WHAT PRICE GLORY?-The picture of two U. S. marines at their trade--mud on the outside and alcohol within.
THEY KNEW WHAT THEY WANTED--A sister of the city who married by mail an aged grape grower of California. Called the best American play of the year by the Pulitzer Prize Committee.
DESIRE UNDER THE ELMS--Bitter pages of history from a lonely New England farm where a young wife forgot her gray-haired farmer husband.
THE WILD DUCK--Ibsen's curse upon idealism in an admirably portrayed revival.
WHITE CARGO--Morality that dries under the burning desert sunshine and crumbles at the sight of native woman.
Comedy
THE SHOW-OFF--Glorifies the human loud speaker who tells the world everything.
THE GUARDSMAN--A slight and yet significant discussion by Alfred Lunt and Lynn Fontanne of how good an actor must be to deceive his own wife.
CAESAR AND CLEOPATRA--Wherewith the Theatre Guild opened their new playhouse.
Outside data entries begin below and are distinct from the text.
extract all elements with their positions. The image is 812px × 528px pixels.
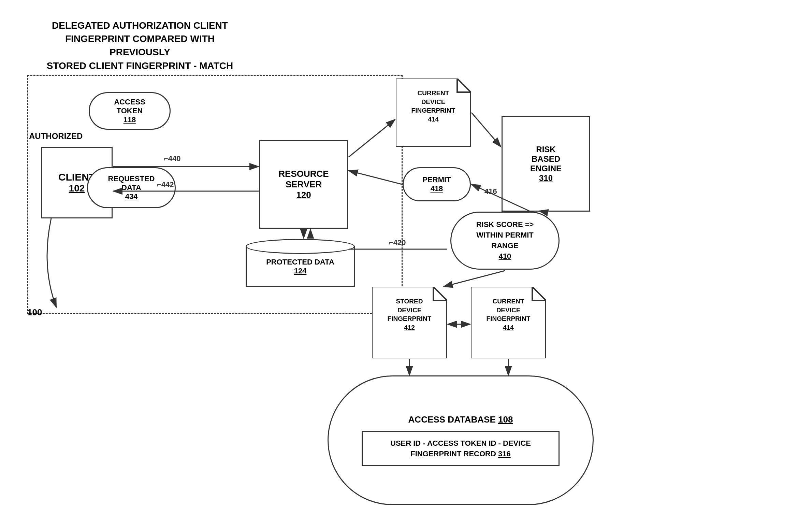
current-device-fp-bottom-doc: CURRENT DEVICE FINGERPRINT 414 — [471, 287, 546, 358]
access-database-oval: ACCESS DATABASE 108 USER ID - ACCESS TOK… — [328, 375, 594, 505]
resource-server-box: RESOURCE SERVER 120 — [259, 140, 348, 229]
label-100: 100 — [27, 307, 42, 318]
access-db-inner-box: USER ID - ACCESS TOKEN ID - DEVICE FINGE… — [362, 431, 560, 467]
access-token-bubble: ACCESS TOKEN 118 — [89, 92, 171, 130]
svg-text:416: 416 — [484, 187, 497, 196]
stored-device-fp-doc: STORED DEVICE FINGERPRINT 412 — [372, 287, 447, 358]
current-device-fp-top-doc: CURRENT DEVICE FINGERPRINT 414 — [396, 79, 471, 147]
permit-bubble: PERMIT 418 — [403, 167, 471, 201]
requested-data-bubble: REQUESTED DATA 434 — [87, 167, 176, 208]
svg-line-22 — [444, 271, 505, 287]
svg-line-16 — [472, 113, 501, 147]
authorized-label: AUTHORIZED — [29, 131, 83, 141]
risk-score-bubble: RISK SCORE => WITHIN PERMIT RANGE 410 — [450, 212, 560, 270]
diagram-container: DELEGATED AUTHORIZATION CLIENT FINGERPRI… — [0, 0, 812, 528]
diagram-title: DELEGATED AUTHORIZATION CLIENT FINGERPRI… — [41, 19, 239, 72]
protected-data-cylinder: PROTECTED DATA 124 — [246, 239, 355, 294]
risk-engine-box: RISK BASED ENGINE 310 — [502, 116, 590, 212]
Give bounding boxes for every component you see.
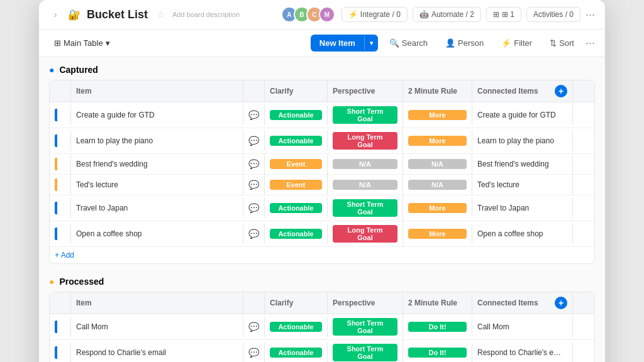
clarify-cell[interactable]: Actionable [265,198,328,218]
th-comment [243,292,265,314]
automate-button[interactable]: 🤖 Automate / 2 [413,7,481,22]
item-name[interactable]: Respond to Charlie's email [71,343,243,362]
board-title: Bucket List [87,8,148,21]
comment-icon[interactable]: 💬 [248,159,259,169]
item-name[interactable]: Open a coffee shop [71,224,243,244]
comment-icon[interactable]: 💬 [248,229,259,239]
th-connected: Connected Items + [472,80,573,102]
add-item-captured[interactable]: + Add [50,247,594,263]
comment-cell[interactable]: 💬 [243,175,265,195]
search-button[interactable]: 🔍 Search [383,35,434,51]
filter-button[interactable]: ⚡ Filter [495,35,538,51]
row-color-bar [50,198,71,218]
two-min-badge: Do It! [408,348,467,358]
views-button[interactable]: ⊞ ⊞ 1 [486,7,521,22]
integrate-button[interactable]: ⚡ Integrate / 0 [341,7,408,22]
clarify-cell[interactable]: Actionable [265,131,328,151]
toolbar-more-button[interactable]: ··· [586,36,595,50]
comment-icon[interactable]: 💬 [248,203,259,213]
perspective-cell[interactable]: N/A [328,175,403,195]
board-icon: 🔐 [68,9,80,21]
filter-label: Filter [514,38,532,48]
group-collapse-icon[interactable]: ● [49,65,54,75]
view-selector[interactable]: ⊞ Main Table ▾ [49,36,115,50]
clarify-cell[interactable]: Actionable [265,224,328,244]
item-name[interactable]: Ted's lecture [71,175,243,195]
view-label: Main Table [64,38,103,48]
comment-icon[interactable]: 💬 [248,110,259,120]
two-min-cell[interactable]: Do It! [403,343,472,362]
two-min-cell[interactable]: Do It! [403,317,472,337]
sort-button[interactable]: ⇅ Sort [543,35,580,51]
add-connected-col-button[interactable]: + [555,85,567,97]
perspective-badge: Short Term Goal [333,318,397,336]
new-item-button[interactable]: New Item ▾ [311,35,378,52]
perspective-cell[interactable]: Short Term Goal [328,314,403,339]
clarify-cell[interactable]: Event [265,175,328,195]
views-label: ⊞ 1 [502,10,514,19]
item-name[interactable]: Create a guide for GTD [71,105,243,125]
row-extra [573,343,594,362]
th-extra [573,292,594,314]
person-button[interactable]: 👤 Person [439,35,490,51]
activities-button[interactable]: Activities / 0 [526,7,580,22]
group-captured: ● Captured Item Clarify Perspective 2 Mi… [49,65,595,264]
clarify-cell[interactable]: Actionable [265,343,328,362]
comment-icon[interactable]: 💬 [248,180,259,190]
item-name[interactable]: Call Mom [71,317,243,337]
new-item-dropdown-arrow[interactable]: ▾ [364,36,378,50]
two-min-cell[interactable]: More [403,131,472,151]
row-color-bar [50,105,71,125]
header-more-button[interactable]: ··· [586,8,595,21]
group-collapse-icon[interactable]: ● [49,277,54,287]
item-name[interactable]: Best friend's wedding [71,154,243,174]
toolbar: ⊞ Main Table ▾ New Item ▾ 🔍 Search 👤 Per… [39,30,605,57]
item-name[interactable]: Travel to Japan [71,198,243,218]
comment-cell[interactable]: 💬 [243,131,265,151]
two-min-badge: More [408,110,467,120]
two-min-cell[interactable]: N/A [403,175,472,195]
th-perspective: Perspective [328,292,403,314]
connected-cell: Call Mom [472,317,573,337]
table-row: Travel to Japan 💬 Actionable Short Term … [50,195,594,221]
two-min-cell[interactable]: More [403,105,472,125]
perspective-cell[interactable]: N/A [328,154,403,174]
collapse-button[interactable]: › [49,8,62,21]
comment-icon[interactable]: 💬 [248,348,259,358]
perspective-cell[interactable]: Long Term Goal [328,128,403,153]
perspective-badge: Short Term Goal [333,199,397,217]
add-connected-col-button-processed[interactable]: + [555,297,567,309]
two-min-badge: Do It! [408,322,467,332]
comment-cell[interactable]: 💬 [243,198,265,218]
comment-cell[interactable]: 💬 [243,105,265,125]
perspective-cell[interactable]: Short Term Goal [328,102,403,128]
clarify-badge: Actionable [270,229,322,239]
board-description[interactable]: Add board description [172,11,240,18]
new-item-label: New Item [311,35,364,52]
comment-cell[interactable]: 💬 [243,154,265,174]
comment-icon[interactable]: 💬 [248,136,259,146]
two-min-cell[interactable]: N/A [403,154,472,174]
row-extra [573,175,594,195]
two-min-badge: More [408,136,467,146]
comment-cell[interactable]: 💬 [243,317,265,337]
clarify-cell[interactable]: Actionable [265,317,328,337]
view-chevron-icon: ▾ [106,38,110,48]
table-header-processed: Item Clarify Perspective 2 Minute Rule C… [50,292,594,314]
two-min-cell[interactable]: More [403,224,472,244]
clarify-cell[interactable]: Actionable [265,105,328,125]
clarify-badge: Event [270,159,322,169]
star-icon[interactable]: ☆ [157,9,165,19]
comment-cell[interactable]: 💬 [243,224,265,244]
two-min-cell[interactable]: More [403,198,472,218]
clarify-cell[interactable]: Event [265,154,328,174]
perspective-cell[interactable]: Short Term Goal [328,195,403,221]
comment-icon[interactable]: 💬 [248,322,259,332]
th-two-min: 2 Minute Rule [403,292,472,314]
header-actions: ⚡ Integrate / 0 🤖 Automate / 2 ⊞ ⊞ 1 Act… [341,7,595,22]
perspective-cell[interactable]: Short Term Goal [328,340,403,362]
perspective-cell[interactable]: Long Term Goal [328,221,403,246]
two-min-badge: N/A [408,159,467,169]
comment-cell[interactable]: 💬 [243,343,265,362]
item-name[interactable]: Learn to play the piano [71,131,243,151]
No better than it should be and yet in the van of the present pack.
THE FALL GUY--A clothesline and Irish brogue comedy of the worm who turned bootlegger by mistake.
Is ZAT So?--Prizefighters' troubles with the world of pearls and chaperons.
THE FIREBRAND--The edge of satire cuts the ruffle of romance which time had put around Cellini and his Italian friends.
LOVE FOR LOVE--Two centuries and a half have not suffered to dim the lustre of Congreve's comic sophistication.
THE POOR NUT--An exaggerated college tale that wrings laughter for its very exaggerations.
Musical
In the realm of laughter and the dance, there are to be recommended: Rose-Marie, Lady, Be Good; The Student Prince, The Mikado, The Music BOx, Ziegfeld Follies.